Here Planet Sport looks at his performances in those two events so far and the 24-year-old's chances of winning them in the next three years.
Collin Morikawa at The Masters
2020: T44 (70-74-70-74 = Even)
Double bogeys: 1
Par 3s: Even
Par 4s: +5
Par 5s: -5
2021: T18 (73-69-75-70 = -1)
Double bogeys: 2
Par 3s: -4
Par 4s: +9
Par 5s: -6
Some players, such as Spieth, have taken to Augusta National like a duck to water. Morikawa's early trajectory is more in the category of promising with steady progress.
In both editions, Morikawa has fired two rounds of 70 or better and two over par rounds. He upped his birdie count from 12 to 18 in 2021 but made too many mistakes.
The tough par-4 11th has been his nemesis; he played it in +5 this year, making double bogey in both weekend rounds. It was also the scene of his only double bogey in 2020.
In theory, Augusta National should be a great fit. Traditionally, great iron players have dominated there and two of the last three winners were ranked 1st for Greens In Regulation.
Morikawa is regarded as the best iron player in the world right now and, notably, he looks to be working it out at Augusta.

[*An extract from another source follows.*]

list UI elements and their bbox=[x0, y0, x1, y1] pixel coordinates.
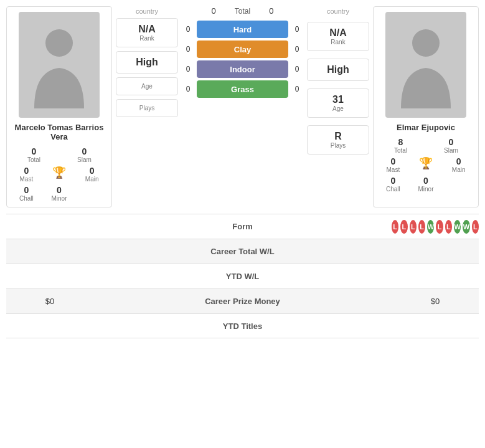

On debut, the Californian could only finish 22nd for GIR but this year he was 5th.
The one thing that let him down in 2021 was Scrambling: he got up and down just 28.6% of the time to rank 50th.
A big part of the equation at Augusta National is putting so it's also encouraging that he finished 18th for Putting Average in 2021 after being only 53rd in 2020.
In short, Morikawa definitely has the credentials to be a Masters winner and perhaps in the very near future.
Morikawa at the US Open
2019 - Pebble Beach: T35 (71-73-72-69 = +1)
2020 - Winged Foot: MC (76-71 = +7)
2021 - Torrey Pines: T4 (75-67-70-70 = -2)
2022 - The Country Club, Brookline
2023 - Los Angeles Country Club
2024 - Pinehurst No.2
2025 - Oakmont Country Club
2026 - Shinnecock Hills
2027 - Pebble Beach
Morikawa's first US Open came just a week after he'd made his pro debut so T35 at Pebble Beach in 2019 was a fine effort.
He missed the cut at Winged Foot but recovered from a slow start to take tied fourth at Torrey Pines last month. To show what might have been, he played the final 54 holes three shots better than winner Jon Rahm and was the only player to break par in each of the final three rounds.
Morikawa also ranked 1st for Greens In Regulation at Torrey Pines as his stellar iron play once again came to the fore (note: he was 5th for GIR when winning at Royal St George's).
As for future venues, having won the PGA at Harding Park and played so well at Torrey Pines, any Major in his native California jumps out.
In which case, he should be licking his lips at the 2023 edition which will take place at Los Angeles Country Club.